Protests are scheduled in the country's major cities of Capetown, East London, Durban and Johannesburg for later on Saturday.

Greek protesters aligned with Spain's "Indignant" movement called an anti-austerity rally in Athens' Syntagma square, the focal point of many demonstrations during Greece's financial meltdown.

In Germany, the financial centre of Frankfurt and the European Central Bank was expected to be a focus of marches called by the Real Democracy Now group.

"What is happening in Greece now is the nightmare waiting other countries in the future," Real Democracy said in a statement.

"Solidarity is people's weapon."

In Britain, about 4,000 people have signalled their intent to attend a peaceful demonstration that will start at noon today in the City of London -- a leading international financial centre -- under the banner "Occupy the Stock Exchange", according to organisers.
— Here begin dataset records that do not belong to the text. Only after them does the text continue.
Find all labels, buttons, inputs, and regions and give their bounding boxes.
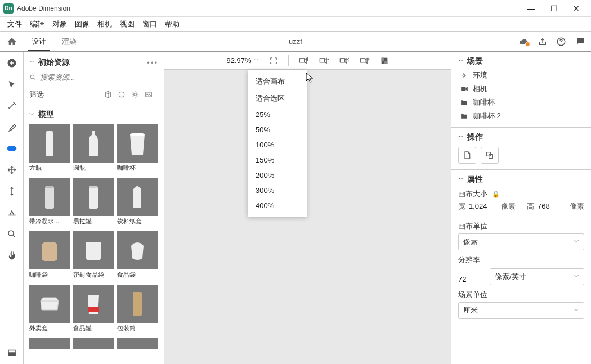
assets-title[interactable]: 初始资源	[38, 57, 147, 68]
model-thumb[interactable]: 易拉罐	[73, 178, 114, 228]
filter-label: 筛选	[29, 89, 104, 100]
render-preview-icon[interactable]	[380, 56, 389, 65]
document-title: uzzf	[289, 37, 302, 46]
scene-item[interactable]: 环境	[458, 69, 584, 82]
wand-tool[interactable]	[6, 100, 17, 111]
actions-title: 操作	[467, 132, 483, 142]
move-tool[interactable]	[6, 164, 17, 176]
models-section-label[interactable]: 模型	[38, 110, 54, 120]
canvas-area[interactable]: 92.97% ﹀ 适合画布适合选区25%50%100%150%200%300%4…	[164, 52, 451, 364]
px-unit: 像素	[570, 201, 584, 212]
tab-render[interactable]: 渲染	[54, 32, 84, 51]
filter-models-icon[interactable]	[104, 91, 118, 98]
tab-design[interactable]: 设计	[24, 32, 54, 51]
menu-image[interactable]: 图像	[71, 19, 93, 29]
search-input[interactable]	[40, 73, 158, 82]
hand-tool[interactable]	[6, 250, 17, 261]
search-icon	[29, 74, 37, 81]
select-tool[interactable]	[6, 79, 17, 90]
menu-view[interactable]: 视图	[116, 19, 138, 29]
width-value[interactable]: 1,024	[469, 202, 498, 210]
panel-menu-icon[interactable]: •••	[147, 59, 158, 67]
model-thumb[interactable]: 圆瓶	[73, 124, 114, 174]
thumb-label: 带冷凝水...	[29, 216, 70, 228]
canvas-unit-select[interactable]: 像素﹀	[458, 233, 584, 250]
filter-lights-icon[interactable]	[131, 91, 145, 98]
camera-bookmark-icon[interactable]	[299, 57, 309, 65]
home-icon[interactable]	[0, 37, 24, 47]
menubar: 文件 编辑 对象 图像 相机 视图 窗口 帮助	[0, 17, 591, 32]
zoom-option[interactable]: 300%	[248, 183, 307, 198]
action-page-icon[interactable]	[458, 147, 476, 164]
resolution-input[interactable]	[458, 274, 483, 285]
menu-file[interactable]: 文件	[3, 19, 26, 29]
svg-rect-20	[360, 58, 365, 62]
zoom-option[interactable]: 适合画布	[248, 73, 307, 90]
orbit-tool[interactable]	[6, 143, 17, 154]
model-thumb[interactable]	[117, 338, 158, 349]
scene-item[interactable]: 咖啡杯	[458, 96, 584, 109]
zoom-option[interactable]: 200%	[248, 168, 307, 183]
thumb-label: 咖啡杯	[117, 163, 158, 174]
svg-rect-13	[89, 186, 98, 209]
model-thumb[interactable]: 食品袋	[117, 231, 158, 281]
zoom-option[interactable]: 100%	[248, 137, 307, 152]
menu-help[interactable]: 帮助	[161, 19, 183, 29]
action-match-icon[interactable]	[481, 147, 499, 164]
add-tool[interactable]	[6, 57, 17, 69]
camera-prev-icon[interactable]	[339, 57, 350, 65]
model-thumb[interactable]: 食品罐	[73, 285, 114, 335]
camera-add-icon[interactable]	[319, 57, 329, 65]
scene-item[interactable]: 咖啡杯 2	[458, 109, 584, 123]
svg-rect-18	[320, 58, 324, 62]
frame-all-icon[interactable]	[269, 56, 278, 65]
model-thumb[interactable]: 带冷凝水...	[29, 178, 70, 228]
zoom-tool[interactable]	[6, 228, 17, 240]
model-thumb[interactable]: 外卖盒	[29, 285, 70, 335]
zoom-option[interactable]: 400%	[248, 198, 307, 213]
menu-object[interactable]: 对象	[48, 19, 71, 29]
zoom-dropdown[interactable]: 92.97% ﹀	[226, 56, 258, 65]
model-thumb[interactable]	[73, 338, 114, 349]
chat-icon[interactable]	[575, 37, 585, 47]
camera-next-icon[interactable]	[360, 57, 370, 65]
eyedropper-tool[interactable]	[6, 122, 17, 133]
tool-column	[0, 52, 24, 364]
height-value[interactable]: 768	[538, 202, 566, 210]
zoom-option[interactable]: 50%	[248, 122, 307, 137]
menu-camera[interactable]: 相机	[93, 19, 116, 29]
resolution-unit-select[interactable]: 像素/英寸﹀	[490, 268, 584, 285]
menu-window[interactable]: 窗口	[138, 19, 161, 29]
zoom-menu: 适合画布适合选区25%50%100%150%200%300%400%	[248, 70, 307, 217]
lock-icon[interactable]: 🔓	[492, 191, 500, 198]
minimize-button[interactable]: —	[520, 1, 543, 16]
scene-item[interactable]: 相机	[458, 82, 584, 96]
model-thumb[interactable]: 密封食品袋	[73, 231, 114, 281]
panel-toggle[interactable]	[6, 347, 17, 358]
chevron-down-icon: ﹀	[254, 57, 259, 64]
close-button[interactable]: ✕	[565, 1, 588, 16]
zoom-option[interactable]: 150%	[248, 152, 307, 168]
horizon-tool[interactable]	[6, 207, 17, 218]
canvas-size-label: 画布大小	[458, 189, 487, 199]
maximize-button[interactable]: ☐	[543, 1, 565, 16]
thumb-label: 食品罐	[73, 323, 114, 335]
menu-edit[interactable]: 编辑	[26, 19, 48, 29]
help-icon[interactable]	[556, 37, 566, 47]
dolly-tool[interactable]	[6, 186, 17, 197]
zoom-option[interactable]: 适合选区	[248, 90, 307, 107]
share-icon[interactable]	[538, 37, 547, 46]
model-thumb[interactable]: 咖啡袋	[29, 231, 70, 281]
filter-images-icon[interactable]	[145, 91, 158, 98]
cloud-sync-icon[interactable]	[518, 38, 529, 46]
model-thumb[interactable]: 咖啡杯	[117, 124, 158, 174]
model-thumb[interactable]: 方瓶	[29, 124, 70, 174]
model-thumb[interactable]: 包装筒	[117, 285, 158, 335]
resolution-label: 分辨率	[458, 255, 584, 265]
scene-item-label: 咖啡杯	[473, 97, 495, 107]
zoom-option[interactable]: 25%	[248, 107, 307, 122]
model-thumb[interactable]	[29, 338, 70, 349]
filter-materials-icon[interactable]	[118, 91, 131, 98]
scene-unit-select[interactable]: 厘米﹀	[458, 302, 584, 319]
model-thumb[interactable]: 饮料纸盒	[117, 178, 158, 228]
In the United States, the founding "Occupation Wall Street" movement has urged more people and cities to join them on Saturday.

There have also been calls for occupations similar to that in Manhattan's Zuccotti Park to take place in dozens of US cities.

In Houston, Texas, protesters plan to tap into anger at big oil companies.

Alert for violence

The protests are billed as peaceful. But in a sign of what may happen, a group of students stormed Goldman Sachs' offices in the Italian city of Milan on Friday.

The students managed to break into the hall of the Goldman Sachs building in the heart of Milan's financial district.

The protests were quickly dispersed but red graffiti was daubed on its walls expressing anger at Silvio Berlusconi, the Italian prime minister, and saying "Give us money".

Demonstrators also hurled eggs at the headquarters of UniCredit, Italy's biggest bank.

Italian police were on alert for thousands to march in Rome against austerity measures planned by Berlusconi's government.